Kenichi Thinking — Domain-Specialized Coding Assistant with Vision (27B)
Kenichi Thinking is a reasoning-first coding model fine-tuned from Qwen3.5-27B for domain-specialized code generation. It retains the base model's vision capabilities, making it suitable for planning agents that can interpret screenshots, architecture diagrams, and UI mockups alongside code.
Model Details
Model Description
Kenichi Thinking is a vision-language model specialized in F#, .NET, Svelte 5, TypeScript, Docker, and Kubernetes development. It was created through multi-teacher distillation from five frontier models, with all F# samples verified by the F# compiler. The model uses Qwen3.5's hybrid Gated DeltaNet + standard attention architecture with a frozen Pixtral vision tower.
- Developed by: odytrice
- Model type: Vision-Language Model (Image-Text-to-Text), LoRA fine-tuned
- Language(s) (NLP): English
- License: Apache 2.0
- Finetuned from model: Qwen/Qwen3.5-27B
Model Sources
- Repository: github.com/odytrice/models
- Training Dataset: odytrice/kenichi-sft
- GGUF Quantizations: odytrice/kenichi-thinking-GGUF
Uses
Direct Use
Kenichi Thinking is designed as a coding assistant for the following domains:
- F# — core language, FsToolkit, Giraffe, Akka.NET, linq2db, Farmer, FAKE
- .NET / ASP.NET — web APIs, Minimal API, middleware, dependency injection
- Svelte 5 / SvelteKit — runes (
$state,$derived,$effect), server routes, form actions - TypeScript — type-safe patterns, generics, utility types
- Docker & Kubernetes — Dockerfiles, Compose, Helm charts, deployments, services
- Agentic SWE — tool use, multi-step reasoning, code review, debugging workflows
The model also accepts image inputs (screenshots, diagrams, architecture drawings) for visual code understanding tasks.
Downstream Use
Suitable for integration into:
- AI coding assistants and IDE plugins
- Planning agents that need visual + code understanding
- Code review and refactoring pipelines
- Documentation generation from code or diagrams
Out-of-Scope Use
- General-purpose chat (the model is specialized for coding tasks)

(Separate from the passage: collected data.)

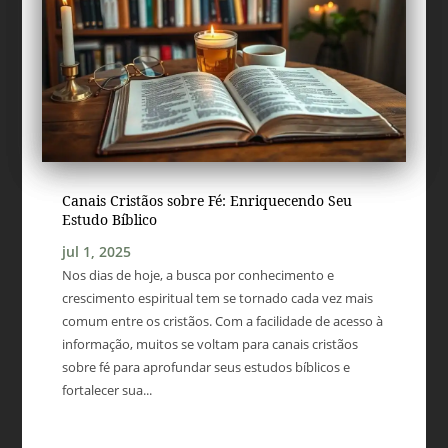
Canais Cristãos sobre Fé: Enriquecendo Seu
Estudo Bíblico
jul 1, 2025
Nos dias de hoje, a busca por conhecimento e
crescimento espiritual tem se tornado cada vez mais
comum entre os cristãos. Com a facilidade de acesso à
informação, muitos se voltam para canais cristãos
sobre fé para aprofundar seus estudos bíblicos e
fortalecer sua...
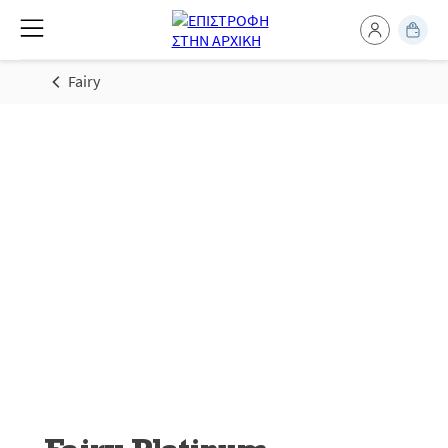
Fairy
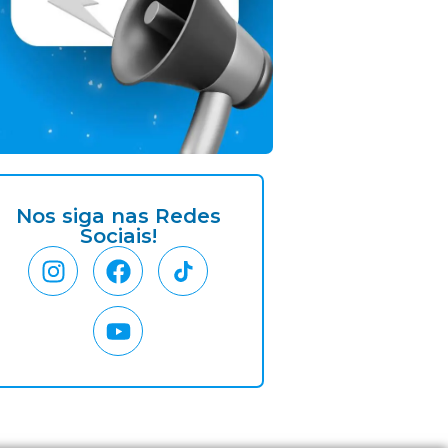
Nos siga nas Redes
Sociais!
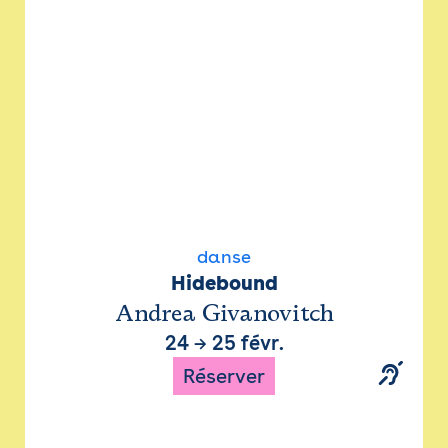
danse
Hidebound
Andrea Givanovitch
24
→
25 févr.
Réserver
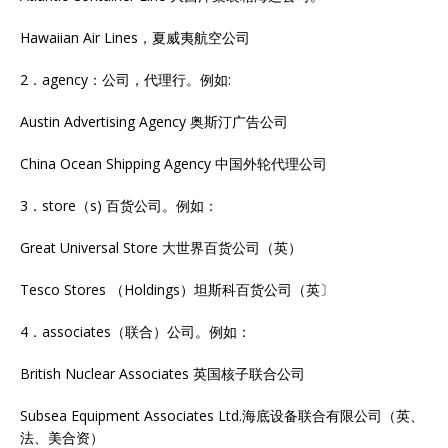
Hawaiian Air Lines，夏威夷航空公司
2．agency：公司，代理行。例如:
Austin Advertising Agency 奥斯汀广告公司
China Ocean Shipping Agency 中国外轮代理公司
3．store（s) 百货公司。例如：
Great Universal Store 大世界百货公司（英）
Tesco Stores （Holdings）坦斯科百货公司（英〕
4．associates（联合）公司。例如：
British Nuclear Associates 英国核子联合公司
Subsea Equipment Associates Ltd.海底设备联合有限公司（英、
法、美合资）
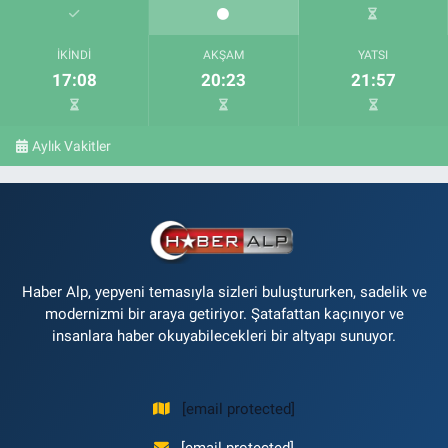
İKINDI
AKŞAM
YATSI
17:08
20:23
21:57
Aylık Vakitler
Haber Alp, yepyeni temasıyla sizleri buluştururken, sadelik ve
modernizmi bir araya getiriyor. Şatafattan kaçınıyor ve
insanlara haber okuyabilecekleri bir altyapı sunuyor.
[email protected]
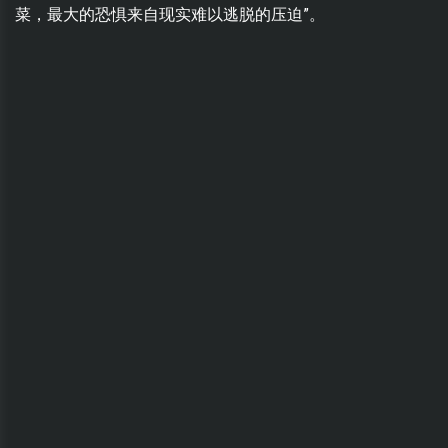
菜，最大的恐惧来自现实难以逃脱的压迫”。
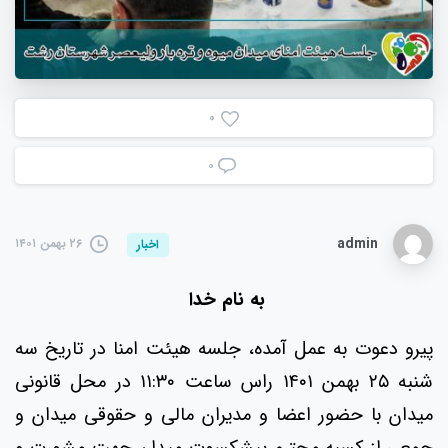
0
۰
admin
۲۶ بهمن ۱۴۰۱
اخبار
به نام خدا
پیرو دعوت به عمل آمده، جلسه هیئت امنا در تاریخ سه
شنبه ۲۵ بهمن ۱۴۰۱ راس ساعت ۱۱:۳۰ در محل قانونی
میدان با حضور اعضا و مدیران مالی و حقوقی میدان و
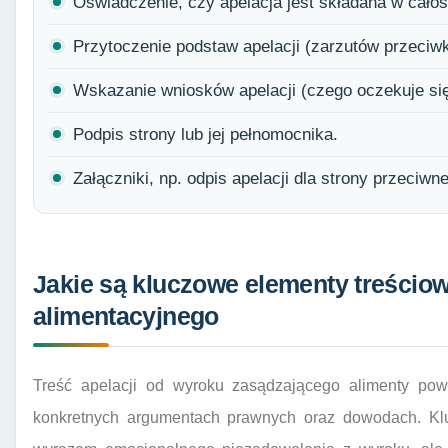
Oświadczenie, czy apelacja jest składana w całoś
Przytoczenie podstaw apelacji (zarzutów przeciwk
Wskazanie wniosków apelacji (czego oczekuje się 
Podpis strony lub jej pełnomocnika.
Załączniki, np. odpis apelacji dla strony przeciwn
Jakie są kluczowe elementy treściow
alimentacyjnego
Treść apelacji od wyroku zasądzającego alimenty powi
konkretnych argumentach prawnych oraz dowodach. Kluc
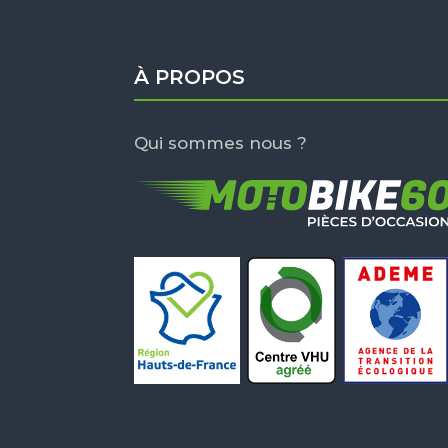
À PROPOS
Qui sommes nous ?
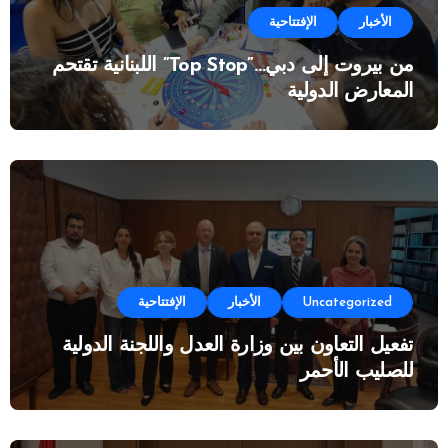
الأخبار
الإفتتاحية
من بيروت إلى دبي…”Top Stop” اللبنانية تقتحم
المعارض الدولية
Uncategorized
الأخبار
الإفتتاحية
تفعيل التعاون بين وزارة العدل واللجنة الدولية
للصليب الأحمر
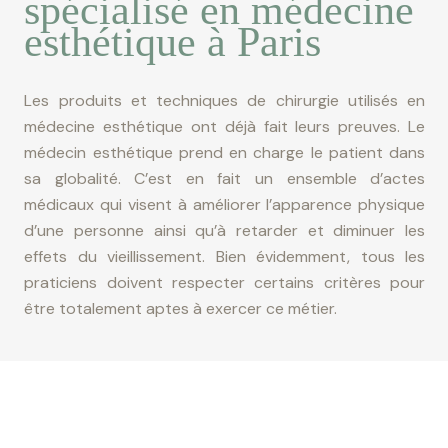
spécialisé en médecine
esthétique à Paris
Les produits et techniques de chirurgie utilisés en
médecine esthétique ont déjà fait leurs preuves. Le
médecin esthétique prend en charge le patient dans
sa globalité. C’est en fait un ensemble d’actes
médicaux qui visent à améliorer l’apparence physique
d’une personne ainsi qu’à retarder et diminuer les
effets du vieillissement. Bien évidemment, tous les
praticiens doivent respecter certains critères pour
être totalement aptes à exercer ce métier.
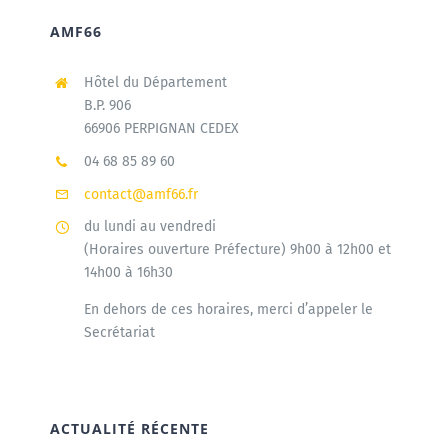
AMF66
Agenda
Hôtel du Département
B.P. 906
Municipales 2026
66906 PERPIGNAN CEDEX
04 68 85 89 60
contact@amf66.fr
du lundi au vendredi
(Horaires ouverture Préfecture) 9h00 à 12h00 et
14h00 à 16h30
En dehors de ces horaires, merci d’appeler le
Secrétariat
ACTUALITÉ RÉCENTE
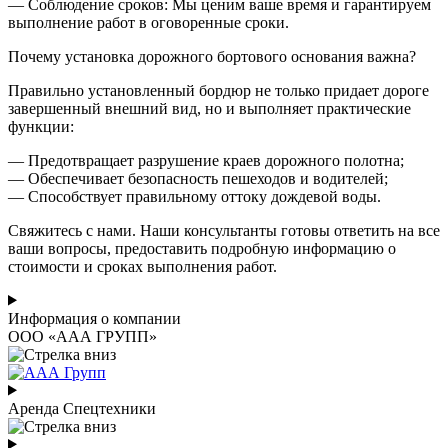
— Соблюдение сроков: Мы ценим ваше время и гарантируем
выполнение работ в оговоренные сроки.
Почему установка дорожного бортового основания важна?
Правильно установленный бордюр не только придает дороге
завершенный внешний вид, но и выполняет практические
функции:
— Предотвращает разрушение краев дорожного полотна;
— Обеспечивает безопасность пешеходов и водителей;
— Способствует правильному оттоку дождевой воды.
Свяжитесь с нами. Наши консультанты готовы ответить на все
ваши вопросы, предоставить подробную информацию о
стоимости и сроках выполнения работ.
Информация о компании
ООО «ААА ГРУПП»
Аренда Спецтехники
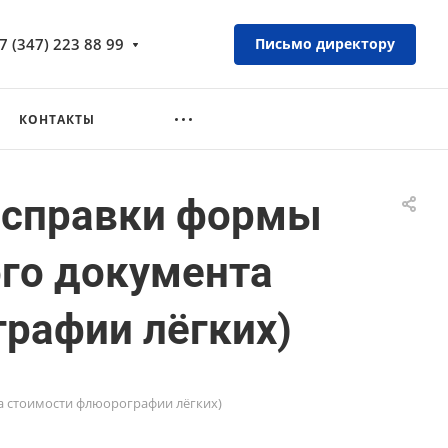
7 (347) 223 88 99
Письмо директору
КОНТАКТЫ
м справки формы
ого документа
графии лёгких)
та стоимости флюорографии лёгких)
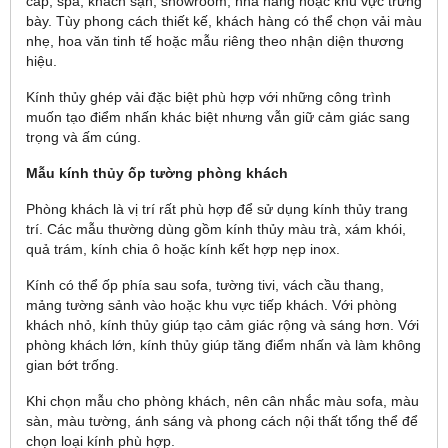
cấp, spa, khách sạn, showroom, nhà hàng hoặc khu vực trưng
bày. Tùy phong cách thiết kế, khách hàng có thể chọn vải màu
nhẹ, hoa văn tinh tế hoặc mẫu riêng theo nhận diện thương
hiệu.
Kính thủy ghép vải đặc biệt phù hợp với những công trình
muốn tạo điểm nhấn khác biệt nhưng vẫn giữ cảm giác sang
trọng và ấm cúng.
Mẫu kính thủy ốp tường phòng khách
Phòng khách là vị trí rất phù hợp để sử dụng kính thủy trang
trí. Các mẫu thường dùng gồm kính thủy màu trà, xám khói,
quả trám, kính chia ô hoặc kính kết hợp nẹp inox.
Kính có thể ốp phía sau sofa, tường tivi, vách cầu thang,
mảng tường sảnh vào hoặc khu vực tiếp khách. Với phòng
khách nhỏ, kính thủy giúp tạo cảm giác rộng và sáng hơn. Với
phòng khách lớn, kính thủy giúp tăng điểm nhấn và làm không
gian bớt trống.
Khi chọn mẫu cho phòng khách, nên cân nhắc màu sofa, màu
sàn, màu tường, ánh sáng và phong cách nội thất tổng thể để
chọn loại kính phù hợp.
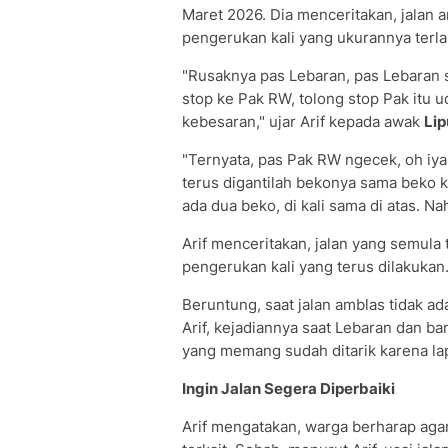
Maret 2026. Dia menceritakan, jalan a
pengerukan kali yang ukurannya terla
"Rusaknya pas Lebaran, pas Lebaran sa
stop ke Pak RW, tolong stop Pak itu
kebesaran," ujar Arif kepada awak
Li
"Ternyata, pas Pak RW ngecek, oh iy
terus digantilah bekonya sama beko keci
ada dua beko, di kali sama di atas. Na
Arif menceritakan, jalan yang semula
pengerukan kali yang terus dilakukan
Beruntung, saat jalan amblas tidak ad
Arif, kejadiannya saat Lebaran dan b
yang memang sudah ditarik karena la
Ingin Jalan Segera Diperbaiki
Arif mengatakan, warga berharap agar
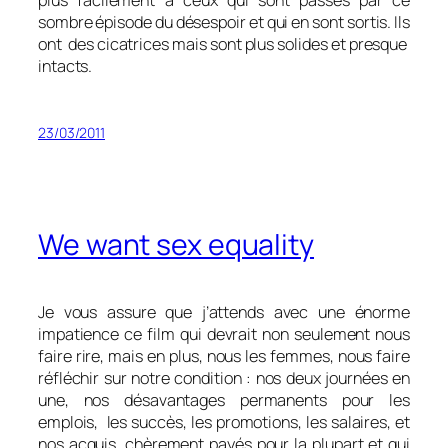
plus facilement à ceux qui sont passés par ce
sombre épisode du désespoir et qui en sont sortis. Ils
ont des cicatrices mais sont plus solides et presque
intacts.
23/03/2011
We want sex equality
Je vous assure que j’attends avec une énorme
impatience ce film qui devrait non seulement nous
faire rire, mais en plus, nous les femmes, nous faire
réfléchir sur notre condition : nos deux journées en
une, nos désavantages permanents pour les
emplois, les succès, les promotions, les salaires, et
nos acquis, chèrement payés pour la plupart et qui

- Languages and frameworks outside the training domains
- Safety-critical code generation without human review
- Image generation (the model can read images, not create them)
Bias, Risks, and Limitations
- The model is specialized for a narrow set of technologies. Performance on other programming languages or frameworks may be worse than the base Qwen3.5-27B model.
- Training data was generated by teacher models (MiniMax M2.7, Kimi K2.5, DeepSeek R1, GLM-5, Nvidia Nemotron) and may inherit their biases.
- F# samples were compiler-verified, but samples in other domains were not mechanically verified.
- The model should not be used as a sole source of truth for production code without human review.
Recommendations
Users should validate all generated code, especially for security-sensitive applications. The model performs best when given detailed, domain-specific prompts within its specialization areas.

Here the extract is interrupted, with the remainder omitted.